Classification of liver-enriched genes in zebrafish. RNA samples were extracted from the dissected liver and liver-free body, respectively. In panel A, RNA samples from 3 dpf embryos were also included. Probes were derived from EST clones or gene fragments cloned in plasmid vector via RT-PCR using gene-specific primers (Table 1; Supplementary Table 4). RNA hybridization blots were arranged according to the descending ratio of expression levels of liver vs. liver-free body (as indicated in the bracket). We arbitrarily grouped this set of genes according to the ratio of expression level. Genes with ratios more than 6.9 are considered as liver-specific genes, ratios between 6.9 and 2 as highly-liver-enriched genes and ratios less than 2 as moderately-liver-enriched genes. Clone identification is shown on the right side. Hybridization intensity was quantified using software Molecular Analyst (Bio-rad). B, liver-free body; L, liver; E, 3 dpf embryos.

Identification of 69 genes enriched in the embryonic liver. Probes were derived from all 129 adult liver-enriched genes and were used to perform whole-mount in situ hybridization on 3 dpf, 4 dpf and 5 dpf embryos, respectively. (A) Expression of 56 genes is predominantly enriched in the liver but not in other digestive organs. (B) Expression of six genes is enriched in the liver and intestine but not in the pancreas. (C) Expression of six genes is enriched in all three major digestive organs. Clone identification is shown on the right corner. The liver is indicated by black arrow, the intestine by red arrow and the pancreas by green arrow.

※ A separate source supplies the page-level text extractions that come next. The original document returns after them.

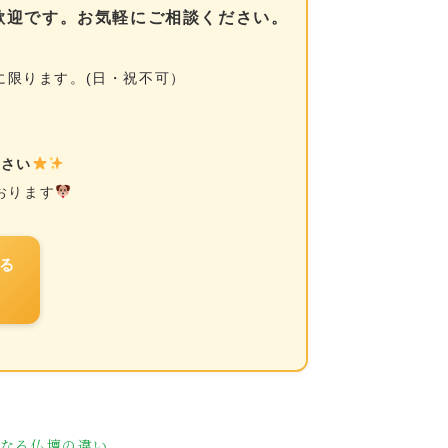
歓迎です。お気軽にご相談ください。
に限ります。(日・祝不可）
ださい
おります
る
6
なる仏壇の違い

Leg1 functions as a novel factor involved in controlling liver expansion growth. (A) Amino acid sequence alignment of Leg1 (DrLeg1, CT737258) with its homologues in human (HuLeg1, gi60502446) and mouse (MuLeg1) gi12844359). (B) RNA gel blot hybridization revealed that leg1 is undetectable before 17 hpf (lanes 1–5: 1-cell-stage, 5 hpf, 9 hpf, 12 hpf and 17 hpf, respectively). leg1 starts to express at 24 hpf and is maintained at relative high level through the rest of embryonic stages (lanes 6–10: 1 dpf, 2 dpf, 3 dpf, 4 dpf and 5 dpf, respectively). (C) Whole-mount in situ hybridization using a leg1 probe revealed that leg1 is enriched in the embryonic liver. (D) MO^leg1 morphants conferred a smaller liver phenotype (35 out of 42 morphants examined; representative embryo shown on the left) when compared with that of a control MO^mis morphant (embryo on the right). Co-injection of the leg1 mRNA with MO^leg1 restored the morphant phenotype to normal (embryo in the middle; 26 out 38 embryos examined). Embryos were stained with triple markers: a secreted immunoglobulin 4 probe as the liver (lv) marker, an insulin probe as the endocrine pancreas (en) marker and a trypsin probe as the exocrine pancreas (ex) marker.

Whole-mount in situ hybridization was performed on 3 dpf, 4 dpf and 5 dpf embryos to identify genes enriched in the embryonic liver. Clone identifications (clone ID) are provided on the left side of each panel. (A) 56 genes enriched mainly in the liver. (B) 6 genes enriched in the liver and gut but not in the pancreas. (C) 6 genes enriched in the liver, pancreas and gut.

Majority of morphants injected with specific leg1 morpholino MOleg1 caused smaller liver. Four categories (c1–c4) of morphants were observed and the first two categories (c1 plus c2, 18 out of 24 embryos examined) displayed obvious smaller liver.